De la fecha que fue dado a conocer el documento al presente se han sucedido una serie de acontecimientos que parecen confirmar que la pinza imperial sobre Venezuela se está cerrando. Como resumió recientemente Aram Aharonian, la ofensiva imperial se viene desplegando durante los últimos meses en las siguientes direcciones: “la securitización del tema migratorio, la manipulación de un tema socioeconómico para convertirlo en un asunto de paz y seguridad regionales, las amenazas militares de la portavoz de la casa Blanca, Sarah Sanders; la gira del jefe del Pentágono James Mattis por la región, la reunión de Kurt Tidd –jefe del Comando Sur estadounidense– con los comandantes de los ejércitos sudamericanos en Argentina. Súmense los movimientos militares de Brasil, Temer diciendo que Venezuela rompe la armonía regional, el canciller colombiano asegurando en la ONU que el impacto migratorio en salud y educación es también un impacto en su seguridad; los ejercicios militares y las amenazas de los ejercicios navales frente a Cartagena; las declaraciones de Luis Almagro pidiendo más y más sanciones contra Venezuela; las amenazas de corte de ventas petroleras de EEUU a Venezuela, la declaración de incapacidad para pagar deuda de Brasil a Venezuela».

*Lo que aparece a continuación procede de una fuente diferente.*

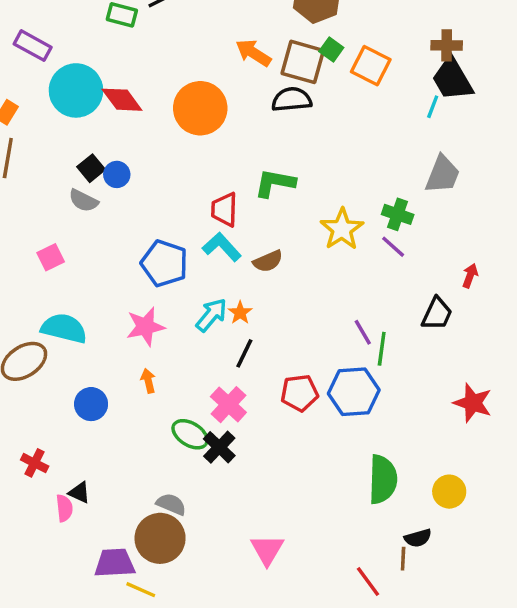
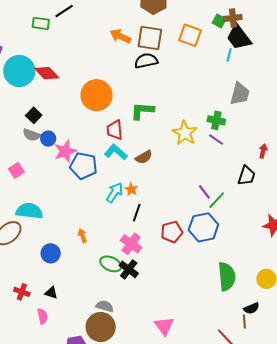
green square: (331, 49) -> (219, 21), moved
orange circle: (200, 108) -> (96, 95), moved
blue circle: (117, 174) -> (48, 139), moved
pink star: (145, 327) -> (65, 151), moved
green line: (382, 349) -> (217, 200), turned 42
black triangle: (79, 493) -> (51, 293), moved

Ninguna persona sensata pondría en cuestión que nuestro país hermano atraviesa una crisis severa; tampoco parece razonable minimizar el fenómeno migratorio. Sin embargo, hay que preguntarse sobre la complejidad de sus causas y sobre el uso político y militar que el gigante del Norte y los gobiernos cipayos de la región puedan hacer en nombre de aquella. Los procesos migratorios por motivos socioeconómicos no son nuevos, ni en América Latina ni en el mundo: prueba de ello son los millones de mexicanos que durante las últimas décadas de neoliberalismo han dejado su país; o los millones de colombianos que lo han hecho por la guerra; o el millón y medio de ecuatorianos que hicieron lo propio a partir de las crisis de 1999-2000. Sin embargo, en ninguno de los casos anteriores se planteó, como se hace en la actualidad, la injerencia extranjera en esos países.

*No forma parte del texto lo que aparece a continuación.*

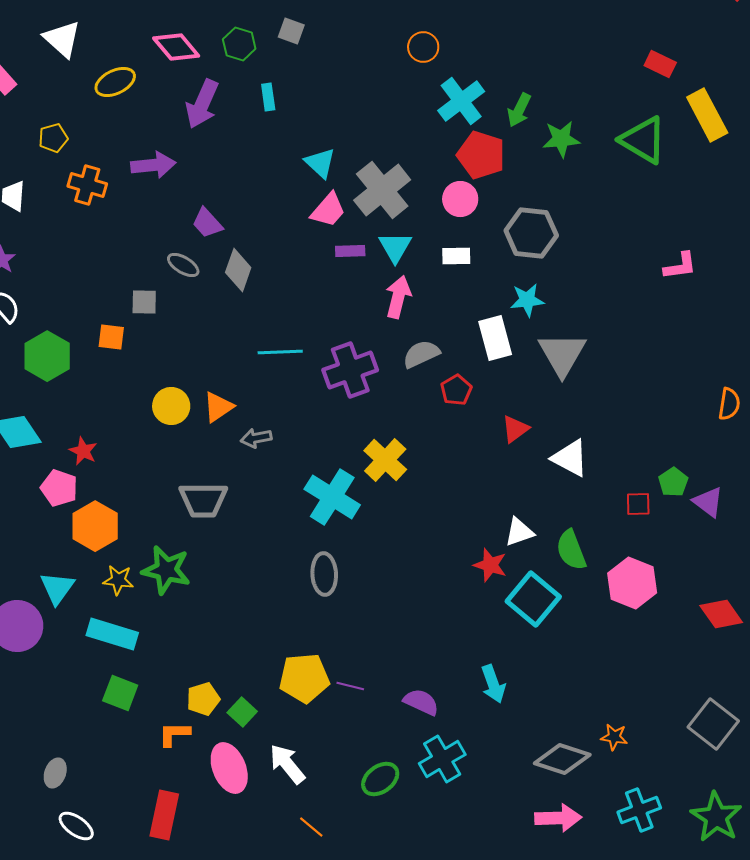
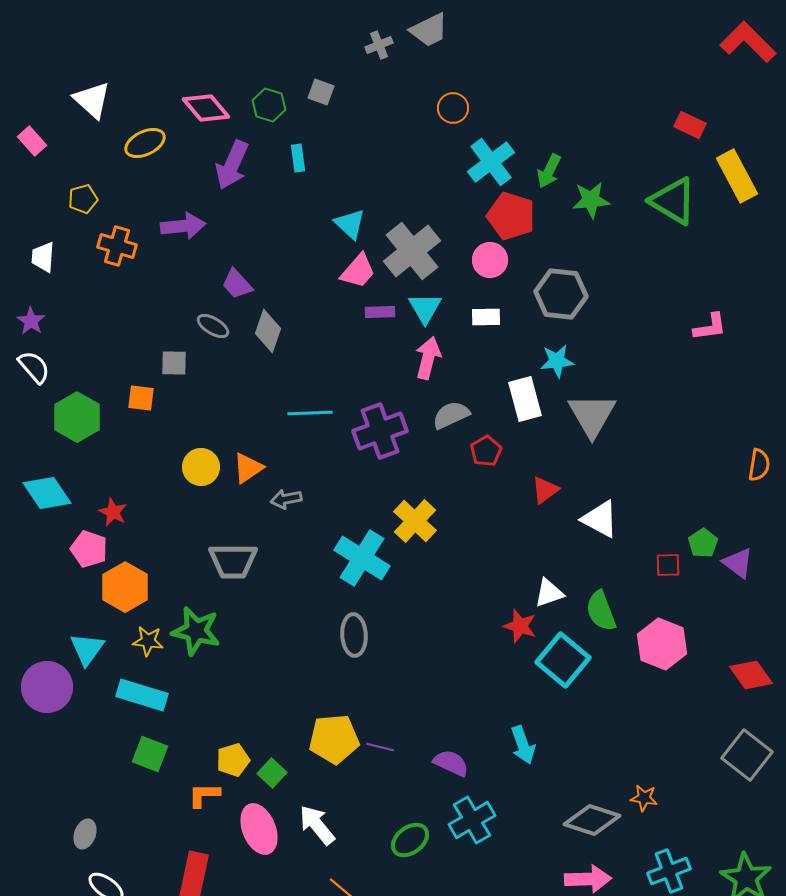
gray square: (713, 724) -> (747, 755), moved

Independientemente de las simpatías o aversiones que nos produzca el gobierno venezolano, los latinoamericanos deberíamos tener bien claro que, bajo ninguna circunstancia, sería prudente apoyar una intervención extranjera (abierta o encubierta) en Nuestra América; lo cual no implica, por supuesto, que los gobiernos y las sociedades de los países receptores de migrantes los abandonen a su suerte.